Department of Health (DoH), Commission on Higher Education (CHED) and the State Universities and Colleges (SUC's); institutions under the Office of the President and the Housing Agencies. In line with the vision of ensuring that the poorest sectors benefit substantially from the growth momentum, we will increase the budget of the Department of Health by Ph34 billion from the current year’s budget, to pursue Universal Health Care, particularly for preventive healthcare services and for health insurance coverage for 14.7 million poor and near-poor families. The PhP 85.12 billion proposed appropriation for health next year is seen to accelerate our progress in the achievement of the health MDGs by infusing funds for immunization, deworming and micronutrient supplementation for children. It will also lower the number of mothers dying of childbirth by training and deploying health personnel to poor localities and improving health facilities around the country. It will also fund programs for the control and prevention of infectious/emerging diseases such as HIV/AIDS, tuberculosis and malaria. To help our young people realize their individual and collective potentials and consequently, spur the country’s competitiveness, we will increase the budget for the Commission on Higher Education by PhP 5.37 billion next year to provide assistance, scholarships

and incentives. Aside from expanding access to education and training, CHED’s PhP 8.15 billion budget for 2014 will aid in the development of competencies required for inclusive growth, particularly in key employment generating sectors. State Universities and Colleges will also receive an additional Php 1.87 billion in their budget. Programs of offices in charge of coordinating poverty alleviation efforts, of pursuing peace between the government and other groups, and of overseeing the welfare of women and athletes will also be adequately funded next year. On the other hand, the budget for housing agencies faces the daunting challenge of providing shelter to an increasing number of poor Filipinos whose homes have been destroyed by calamities both natural and man-made.
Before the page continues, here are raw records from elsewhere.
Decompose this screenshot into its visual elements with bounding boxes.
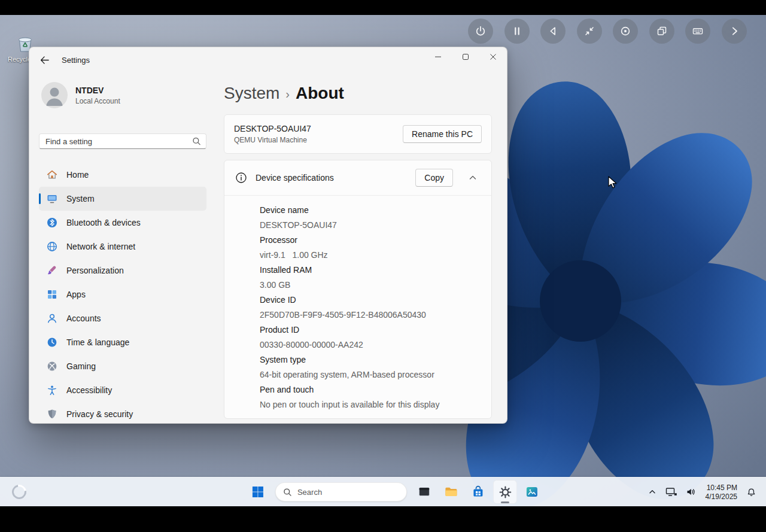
vm-windows-button[interactable] (649, 19, 674, 44)
spec-row-system-type: System type 64-bit operating system, ARM… (260, 352, 482, 382)
taskbar-center: Search (246, 478, 544, 506)
info-icon (235, 172, 247, 184)
device-specs-title: Device specifications (256, 173, 407, 183)
clock[interactable]: 10:45 PM 4/19/2025 (701, 481, 741, 503)
sidebar-item-accessibility[interactable]: Accessibility (39, 378, 206, 402)
spec-value: 3.00 GB (260, 278, 482, 293)
sidebar-item-label: System (66, 194, 95, 203)
vm-capture-button[interactable] (613, 19, 638, 44)
spec-value: 2F50D70B-F9F9-4505-9F12-B48006A50430 (260, 308, 482, 323)
sidebar-item-label: Network & internet (66, 242, 135, 251)
sidebar-item-network-internet[interactable]: Network & internet (39, 235, 206, 259)
globe-icon (46, 241, 58, 253)
sidebar-item-accounts[interactable]: Accounts (39, 306, 206, 330)
sidebar-item-apps[interactable]: Apps (39, 282, 206, 306)
spec-row-device-name: Device name DESKTOP-5OAUI47 (260, 203, 482, 233)
vm-shrink-button[interactable] (577, 19, 602, 44)
photos-icon (525, 485, 539, 499)
settings-sidebar: NTDEV Local Account (29, 72, 216, 423)
store-icon (471, 485, 485, 499)
minimize-button[interactable] (424, 47, 452, 66)
vm-pause-button[interactable] (504, 19, 530, 44)
maximize-button[interactable] (452, 47, 479, 66)
sidebar-item-personalization[interactable]: Personalization (39, 259, 206, 282)
collapse-expander-button[interactable] (465, 171, 481, 184)
vm-previous-button[interactable] (540, 19, 566, 44)
spec-label: Product ID (260, 323, 482, 338)
spec-label: Processor (260, 233, 482, 248)
spec-row-device-id: Device ID 2F50D70B-F9F9-4505-9F12-B48006… (260, 293, 482, 323)
settings-taskbar-button[interactable] (493, 480, 517, 504)
spec-label: Installed RAM (260, 263, 482, 278)
letterbox-top (0, 0, 766, 15)
file-explorer-icon (444, 485, 458, 499)
copy-button[interactable]: Copy (415, 169, 453, 187)
device-specs-header[interactable]: Device specifications Copy (224, 160, 491, 195)
sidebar-item-time-language[interactable]: Time & language (39, 330, 206, 354)
caption-buttons (424, 47, 507, 66)
settings-content: System › About DESKTOP-5OAUI47 QEMU Virt… (216, 72, 507, 423)
vm-viewer-screen: Recycle Bin Settings (0, 0, 766, 532)
store-button[interactable] (466, 480, 490, 504)
sidebar-item-label: Accounts (66, 314, 101, 323)
gear-icon (498, 485, 512, 499)
user-icon (41, 82, 68, 108)
sidebar-item-privacy-security[interactable]: Privacy & security (39, 402, 206, 424)
network-tray-button[interactable] (662, 481, 681, 503)
shrink-icon (583, 25, 595, 37)
device-specs-card: Device specifications Copy Device name (224, 160, 492, 419)
vm-next-button[interactable] (722, 19, 747, 44)
settings-search-input[interactable] (39, 133, 206, 149)
pause-icon (511, 25, 523, 37)
tray-overflow-button[interactable] (644, 481, 661, 503)
pc-name-card: DESKTOP-5OAUI47 QEMU Virtual Machine Ren… (224, 114, 492, 154)
next-icon (728, 25, 740, 37)
sidebar-item-label: Privacy & security (66, 409, 133, 419)
task-view-button[interactable] (412, 480, 436, 504)
settings-nav: Home System (39, 163, 206, 424)
apps-icon (46, 288, 58, 300)
account-card[interactable]: NTDEV Local Account (41, 82, 204, 108)
photos-button[interactable] (520, 480, 544, 504)
start-button[interactable] (246, 480, 270, 504)
sidebar-item-gaming[interactable]: Gaming (39, 354, 206, 378)
notification-button[interactable] (743, 481, 760, 503)
sidebar-item-label: Time & language (66, 338, 129, 347)
breadcrumb-system[interactable]: System (224, 84, 279, 103)
file-explorer-button[interactable] (439, 480, 463, 504)
search-icon (192, 137, 201, 146)
settings-titlebar: Settings (29, 47, 507, 72)
volume-tray-button[interactable] (682, 481, 700, 503)
back-arrow-icon (39, 55, 50, 65)
window-title: Settings (62, 56, 90, 65)
sidebar-item-system[interactable]: System (39, 187, 206, 211)
copy-windows-icon (656, 25, 668, 37)
tray-time: 10:45 PM (707, 484, 737, 492)
back-button[interactable] (33, 50, 56, 69)
account-type: Local Account (75, 97, 120, 105)
taskbar: Search (0, 477, 766, 506)
taskbar-search[interactable]: Search (275, 482, 407, 501)
spec-row-processor: Processor virt-9.1 1.00 GHz (260, 233, 482, 263)
sidebar-item-label: Bluetooth & devices (66, 218, 141, 227)
minimize-icon (434, 53, 442, 60)
vm-keyboard-button[interactable] (685, 19, 710, 44)
accessibility-icon (46, 384, 58, 396)
vm-power-button[interactable] (468, 19, 493, 44)
spec-row-product-id: Product ID 00330-80000-00000-AA242 (260, 323, 482, 352)
previous-icon (547, 25, 559, 37)
sidebar-item-bluetooth-devices[interactable]: Bluetooth & devices (39, 211, 206, 235)
spec-value: virt-9.1 1.00 GHz (260, 248, 482, 263)
spec-label: Pen and touch (260, 382, 482, 397)
chevron-up-icon (648, 487, 657, 497)
loading-spinner-icon (9, 482, 29, 501)
sidebar-item-home[interactable]: Home (39, 163, 206, 187)
windows-logo-icon (251, 485, 265, 498)
sidebar-item-label: Personalization (66, 266, 124, 275)
taskbar-search-label: Search (297, 488, 322, 497)
rename-pc-button[interactable]: Rename this PC (403, 125, 482, 143)
network-monitor-icon (665, 487, 677, 497)
close-button[interactable] (479, 47, 507, 66)
speaker-icon (686, 487, 697, 497)
bell-icon (746, 487, 756, 497)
This is where we have to tap the private sector to get actively involved in housing and land development and call on our banking sector to augment limited public funds in reducing our housing backlog. Mr. President, in the aftermath of Yolanda, it is up to us to translate to majority of our country men what a positive economic outlook means. By passing a National Budget that allocates efficiently and responds effectively to their needs, we give them a fighting chance not just to merely survive, but to be

productive and live with dignity. It is up to us to make them see a glimmer of hope beyond the rosy figures.